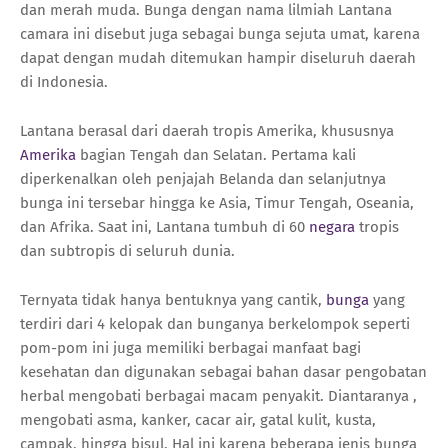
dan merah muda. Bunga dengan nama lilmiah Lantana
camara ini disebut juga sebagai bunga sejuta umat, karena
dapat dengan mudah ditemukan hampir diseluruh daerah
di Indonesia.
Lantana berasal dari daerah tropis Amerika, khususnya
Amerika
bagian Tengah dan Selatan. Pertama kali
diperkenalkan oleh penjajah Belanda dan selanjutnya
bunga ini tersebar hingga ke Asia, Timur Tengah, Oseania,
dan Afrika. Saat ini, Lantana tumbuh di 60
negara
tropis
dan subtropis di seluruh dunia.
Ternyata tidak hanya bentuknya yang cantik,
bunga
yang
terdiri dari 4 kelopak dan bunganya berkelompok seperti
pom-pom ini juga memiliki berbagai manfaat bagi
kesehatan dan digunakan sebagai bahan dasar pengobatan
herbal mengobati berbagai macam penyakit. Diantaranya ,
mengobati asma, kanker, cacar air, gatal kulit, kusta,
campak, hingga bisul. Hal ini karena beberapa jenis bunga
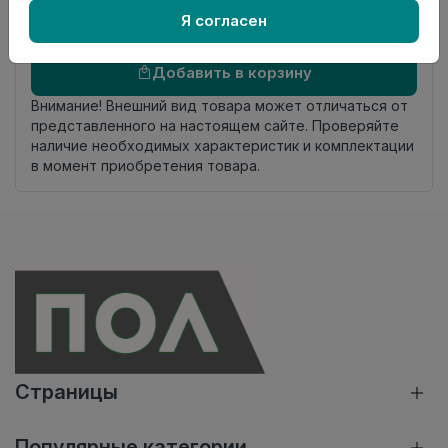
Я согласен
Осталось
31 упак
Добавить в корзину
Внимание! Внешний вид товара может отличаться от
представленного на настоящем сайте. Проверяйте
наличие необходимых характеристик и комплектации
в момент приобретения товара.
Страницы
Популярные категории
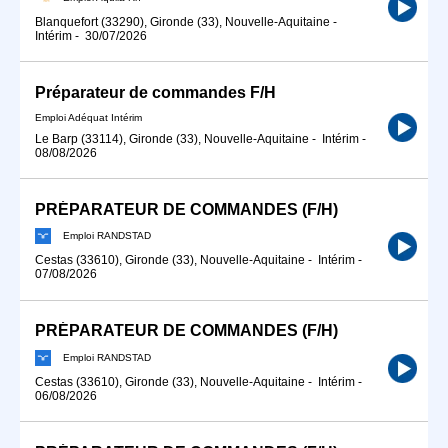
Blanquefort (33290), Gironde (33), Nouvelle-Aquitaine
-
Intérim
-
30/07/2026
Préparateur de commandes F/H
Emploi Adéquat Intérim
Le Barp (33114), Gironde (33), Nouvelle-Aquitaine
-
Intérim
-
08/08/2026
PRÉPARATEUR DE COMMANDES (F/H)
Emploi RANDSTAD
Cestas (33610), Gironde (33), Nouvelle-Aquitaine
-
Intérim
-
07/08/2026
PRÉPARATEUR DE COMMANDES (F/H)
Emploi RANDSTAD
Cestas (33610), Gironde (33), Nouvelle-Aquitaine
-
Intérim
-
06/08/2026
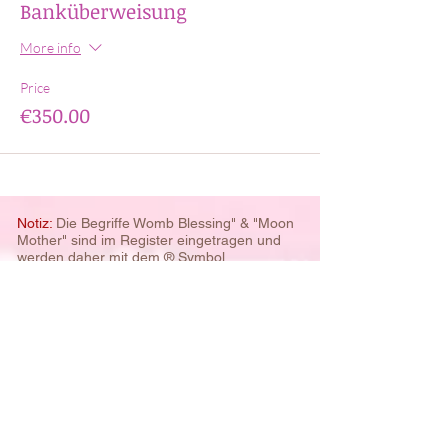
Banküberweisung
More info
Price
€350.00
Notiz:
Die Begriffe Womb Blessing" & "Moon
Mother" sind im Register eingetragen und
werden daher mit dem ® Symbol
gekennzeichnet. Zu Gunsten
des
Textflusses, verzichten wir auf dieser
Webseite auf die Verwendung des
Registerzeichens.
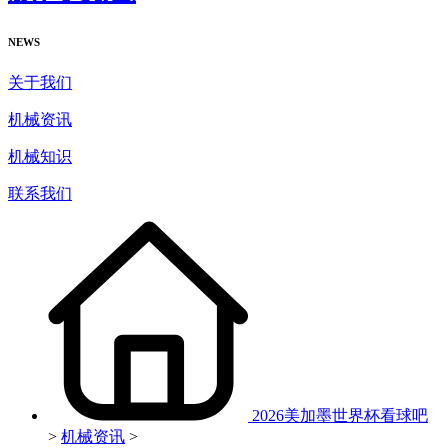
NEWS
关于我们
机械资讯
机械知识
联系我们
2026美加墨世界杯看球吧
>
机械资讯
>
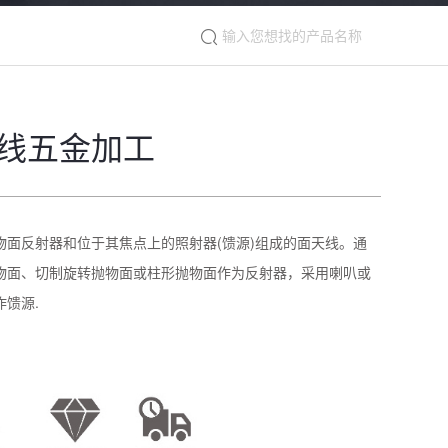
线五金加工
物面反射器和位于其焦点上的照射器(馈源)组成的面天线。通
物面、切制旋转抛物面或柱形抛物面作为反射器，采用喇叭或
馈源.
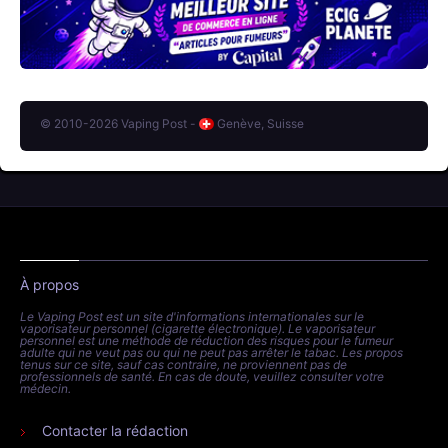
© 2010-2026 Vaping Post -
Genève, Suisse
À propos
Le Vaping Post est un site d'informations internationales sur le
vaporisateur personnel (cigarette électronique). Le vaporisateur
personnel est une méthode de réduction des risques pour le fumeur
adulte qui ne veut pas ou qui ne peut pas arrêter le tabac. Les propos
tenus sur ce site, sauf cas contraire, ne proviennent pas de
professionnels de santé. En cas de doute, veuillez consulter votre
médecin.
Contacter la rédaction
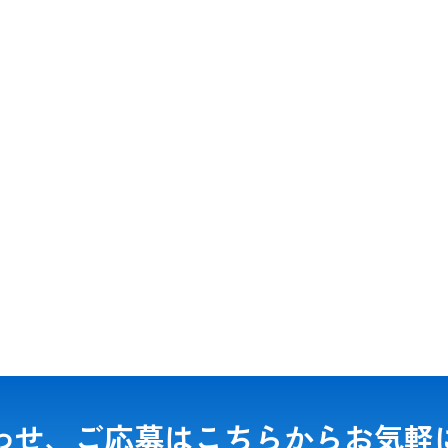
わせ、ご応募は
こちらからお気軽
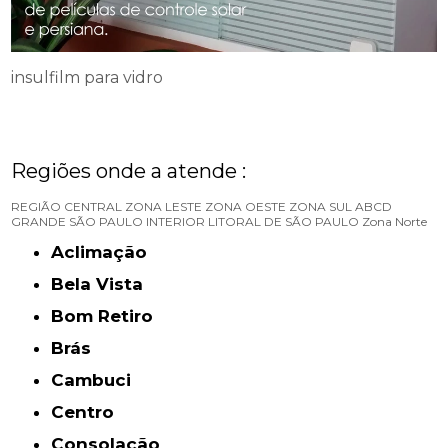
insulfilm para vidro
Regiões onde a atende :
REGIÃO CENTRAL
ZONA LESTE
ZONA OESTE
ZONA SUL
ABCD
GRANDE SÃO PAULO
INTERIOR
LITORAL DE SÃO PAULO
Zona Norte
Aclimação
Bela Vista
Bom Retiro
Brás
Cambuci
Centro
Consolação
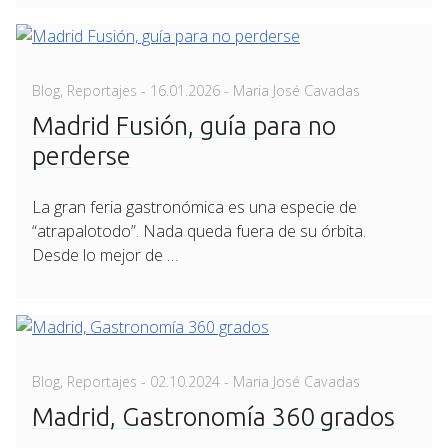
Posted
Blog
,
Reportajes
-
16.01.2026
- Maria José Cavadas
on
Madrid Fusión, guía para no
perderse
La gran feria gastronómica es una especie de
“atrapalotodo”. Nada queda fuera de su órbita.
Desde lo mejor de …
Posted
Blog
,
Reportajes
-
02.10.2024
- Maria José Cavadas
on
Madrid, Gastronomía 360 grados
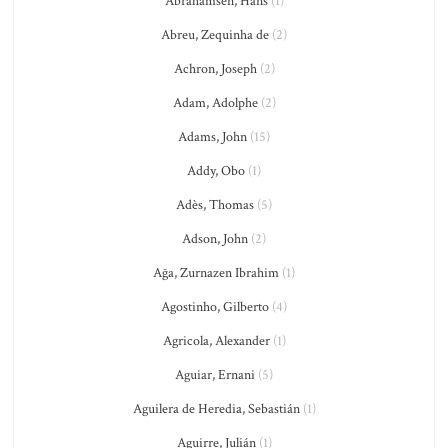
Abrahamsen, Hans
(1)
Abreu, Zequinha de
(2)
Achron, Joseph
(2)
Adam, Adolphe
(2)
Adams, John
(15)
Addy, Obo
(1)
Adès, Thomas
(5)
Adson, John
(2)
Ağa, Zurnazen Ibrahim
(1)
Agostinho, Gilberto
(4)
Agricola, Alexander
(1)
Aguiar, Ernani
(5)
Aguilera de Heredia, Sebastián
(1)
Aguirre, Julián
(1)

■ ■ ■

Task item >> Take the entries above and copy out all lines with the string "sebagai".

Result of the exercise >>
camara ini disebut juga sebagai bunga sejuta umat, karena
kesehatan dan digunakan sebagai bahan dasar pengobatan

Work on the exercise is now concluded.